Everyone is pretty nervous about the game, we know all the recruiters will be watching, and I think it shows early. Tom Boyd tears us apart in the first quarter before getting injured and while we manage to come back late, the Vics do enough to win the game. I am pretty dirty on myself if I have a bad game and this one is right up there. I hate losing, especially in big games and I feel I didn't handle the spotlight well this time around.

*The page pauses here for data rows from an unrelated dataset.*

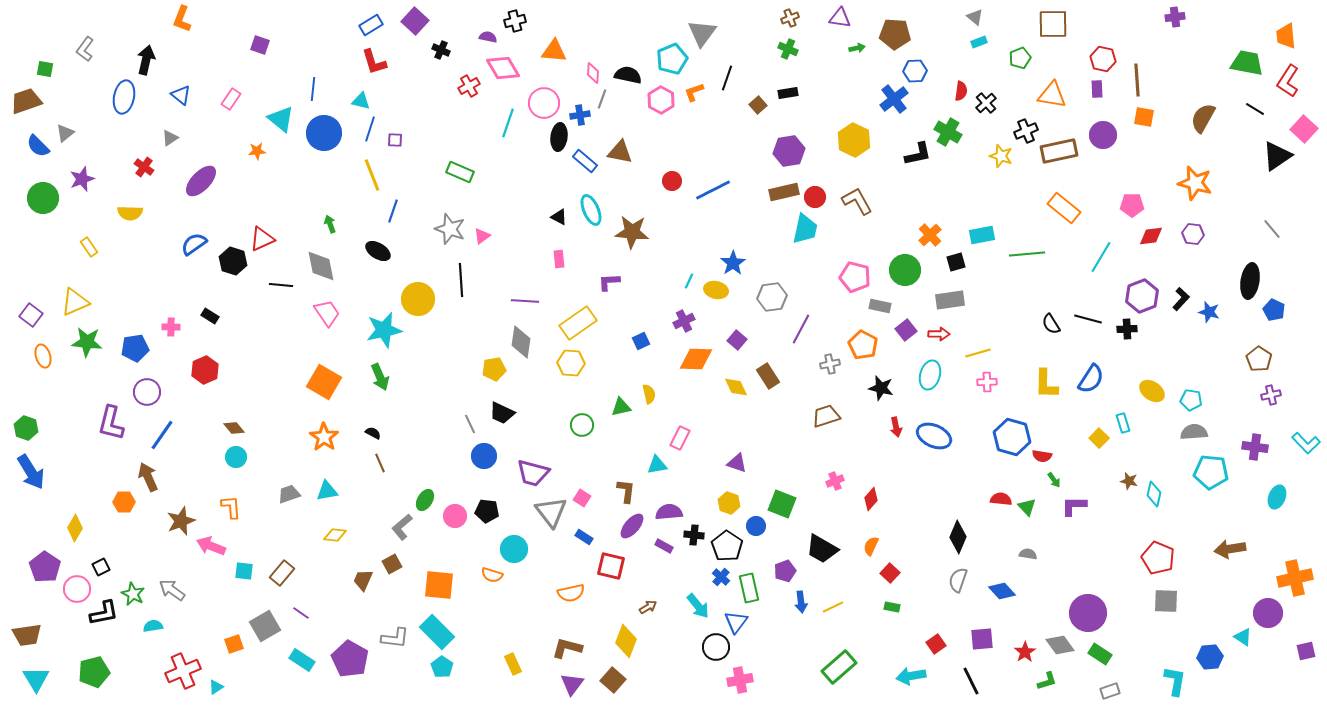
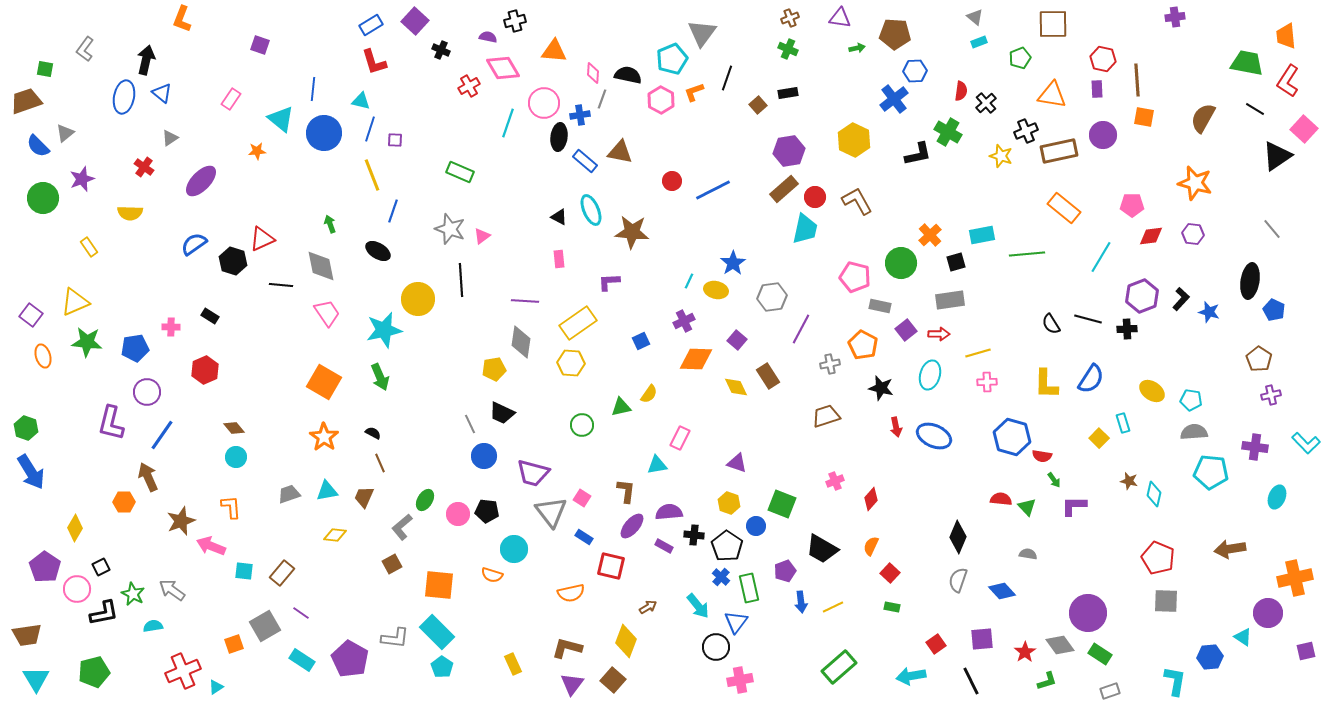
blue triangle at (181, 95): moved 19 px left, 2 px up
brown rectangle at (784, 192): moved 3 px up; rotated 28 degrees counterclockwise
green circle at (905, 270): moved 4 px left, 7 px up
yellow semicircle at (649, 394): rotated 48 degrees clockwise
pink circle at (455, 516): moved 3 px right, 2 px up
brown trapezoid at (363, 580): moved 1 px right, 83 px up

Our next game is against Vic Country in Geelong and I have set myself for a big day. In a way I don't mind the pressure a bad game brings, the coaches and my teammates are looking for me to bounce back and I want to stand up for them as well as myself. As it turns out the game is a ripper. We are down at three-quarter time and end up winning when Cameron McCarthy kicks a goal after the siren. I kick four goals and find the footy a fair bit, so I am pretty relieved. But footy can be a cruel game sometimes and I end up watching Macca kick the goal from the bench after breaking my collarbone.

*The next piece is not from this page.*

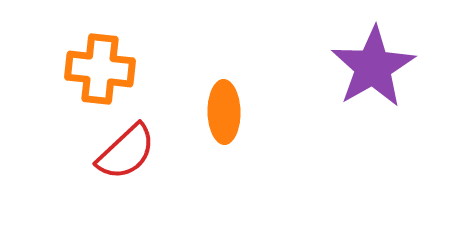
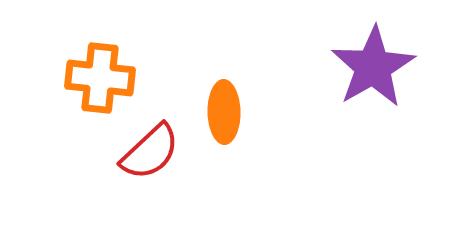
orange cross: moved 9 px down
red semicircle: moved 24 px right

It is frustrating watching the last game. The boys play well, but South Australia are just too good in the end and end up breaking their championship drought. Going on to the field for the presentations, I don't believe I am any chance to win the Larke Medal. My tip would have been Josh Kelly or Matt Scharenberg. It is obviously a huge honour to be judged best in the carnival but the best thing about it, is the way it lifted the boys after a pretty tough day of footy. I'd be lying if I didn't admit the plane ride home is much easier with a medal around my neck rather than just a broken collarbone.
I go in for surgery about six days after getting home. Sitting at home resting is a stretch for me so I am pretty bored. One thing keeping me busy is the number of clubs wanting to catch up with me after the carnival. I think 12 or 13 have ended up coming to my house for meetings. There has been plenty of talk about West Coast being keen on taking me with their first pick but they certainly haven't given me any guarantees or anything. I start doing some training as my collarbone recovers, but I also use the time away from footy to go back to Kalgoorlie and see my dad and brother and the rest of the family in September.

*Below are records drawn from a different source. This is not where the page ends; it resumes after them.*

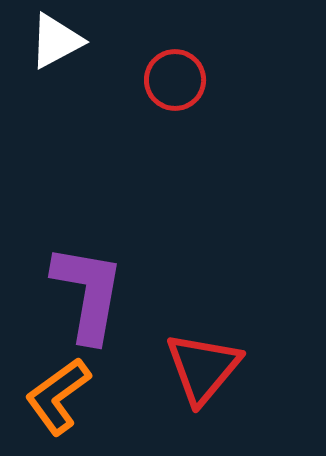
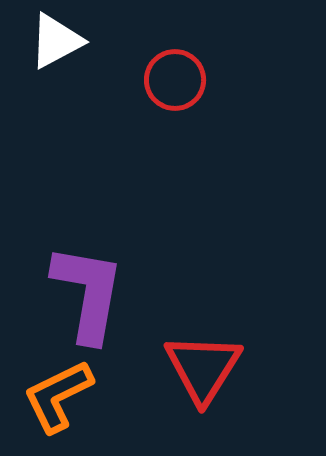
red triangle: rotated 8 degrees counterclockwise
orange L-shape: rotated 10 degrees clockwise
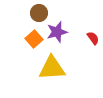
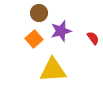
purple star: moved 4 px right, 1 px up
yellow triangle: moved 1 px right, 2 px down
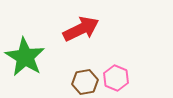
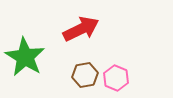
brown hexagon: moved 7 px up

The combine is an interesting one for me. I am underprepared because of my injury but a lot of clubs tell me to do the testing anyway and see how I go. Apparently the recruiters are more interested in the way you go about the testing rather than test results, which is good for me because I base my game more on footy smarts rather than outstanding athleticism. I speak to eight clubs while I am here - West Coast, Fremantle, Sydney, Collingwood, St Kilda, Hawthorn, Carlton and Geelong - but anything is possible on draft day.
I don't plan on doing too much between now and the draft. I'll keep training on my own, start running harder and get myself ready to hit pre-season with a full head of steam. It's a weird feeling leading into the draft, I know plenty of people think I'm going to West Coast already, but I honestly don't know what's going to happen. I've done all I can do so it's just a waiting game now. It doesn't matter who reads my name out on Thursday. I'll just be stoked to be given the opportunity to fulfil my dream of playing AFL footy.